Below are the records; give again exactly the lines from the one containing "Датчик протока Ferroli" through the one containing "PEDIR PRESUPUESTO", leaving out pictures.

→ Exercise data

□ □ □ □ □

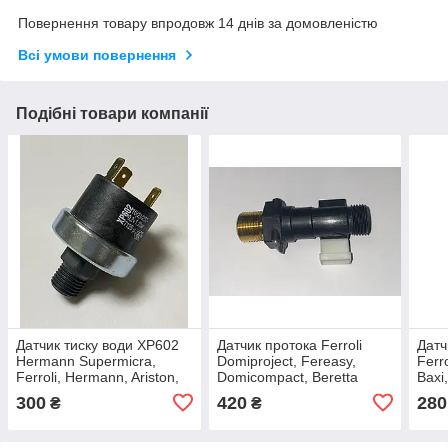
Повернення товару впродовж 14 днів за домовленістю
Всі умови повернення
Подібні товари компанії
Датчик тиску води XP602
Датчик протока Ferroli
Датч
Hermann Supermicra,
Domiproject, Fereasy,
Ferr
Ferroli, Hermann, Ariston,
Domicompact, Beretta
Baxi
Baxi, Westen
Soll
300
420
280
₴
₴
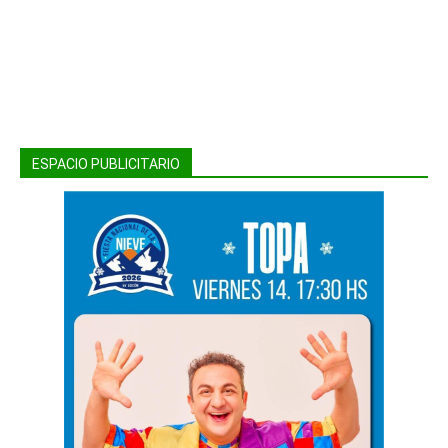
ESPACIO PUBLICITARIO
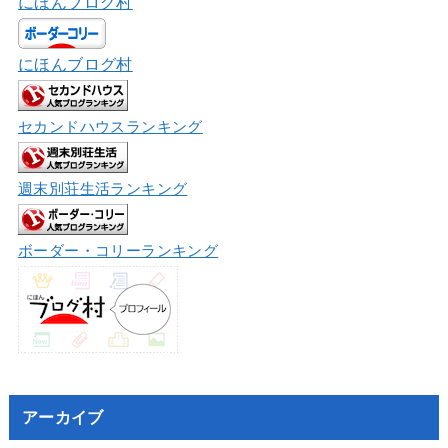
にほんブログ村
にほんブログ村
セカンドハウスランキング
週末別荘生活ランキング
ボーダー・コリーランキング
アーカイブ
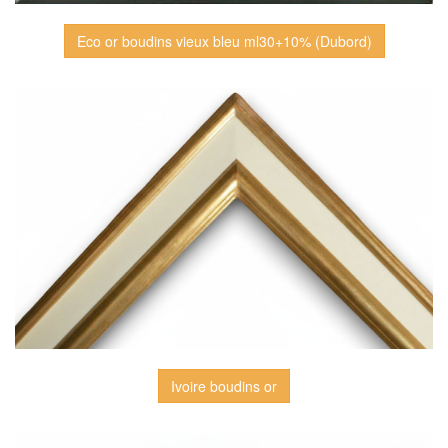
Eco or boudins vieux bleu ml30+10% (Dubord)
Ivoire boudins or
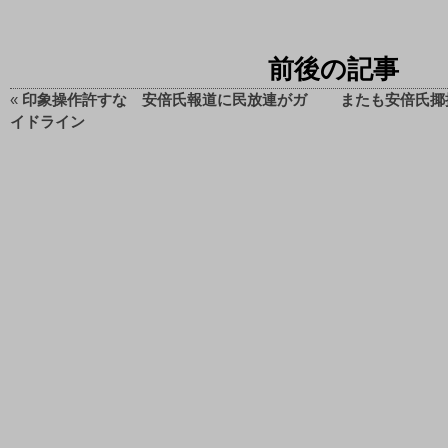
前後の記事
«
印象操作許すな 安倍氏報道に民放連がガ
またも安倍氏揶
イドライン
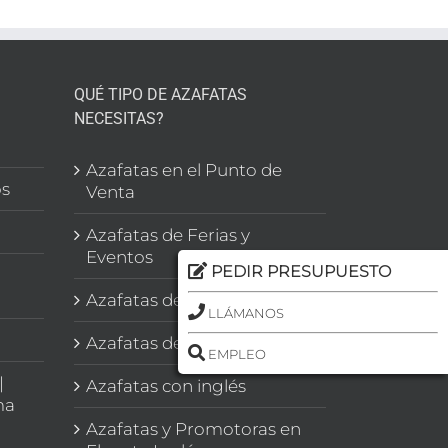
QUÉ TIPO DE AZAFATAS
NECESITAS?
l
Azafatas en el Punto de
os
Venta
Azafatas de Ferias y
Eventos
PEDIR PRESUPUESTO
Azafatas de Congresos
LLÁMANOS
Azafatas de Imagen
EMPLEO
|
Azafatas con inglés
ma
Azafatas y Promotoras en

□ □ □ □ □

→ Written answer
Датчик протока Ferroli
Датч
Hermann Supermicra,
Domiproject, Fereasy,
Ferr
Ferroli, Hermann, Ariston,
Domicompact, Beretta
Baxi
Baxi, Westen
Soll
300
420
280
₴
₴
ESPACIO PUBLICITARIO
にほんブログ村
にほんブログ村
セカンドハウスランキング
週末別荘生活ランキング
ボーダー・コリーランキング
アーカイブ
Eco or boudins vieux bleu ml30+10% (Dubord)
Ivoire boudins or
前後の記事
«
印象操作許すな 安倍氏報道に民放連がガ
またも安倍氏揶
イドライン
QUÉ TIPO DE AZAFATAS
NECESITAS?
l
Azafatas en el Punto de
os
Venta
Azafatas de Ferias y
Eventos
PEDIR PRESUPUESTO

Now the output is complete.